GIVEN INFORMATION:
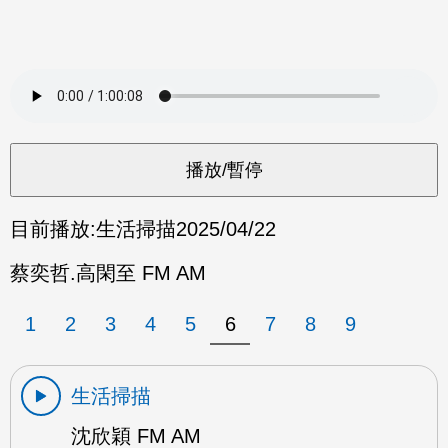
目前播放:
生活掃描
2025/04/22
蔡奕哲.高閑至 FM AM
1
2
3
4
5
6
7
8
9
生活掃描
沈欣穎 FM AM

WHAT THIS TASK INVOLVES:
Restate each record from above word for word, excluding any picture it holds.

PROBLEM SOLUTION:
目前播放:
生活掃描
2025/04/22
蔡奕哲.高閑至 FM AM
1
2
3
4
5
6
7
8
9
生活掃描
沈欣穎 FM AM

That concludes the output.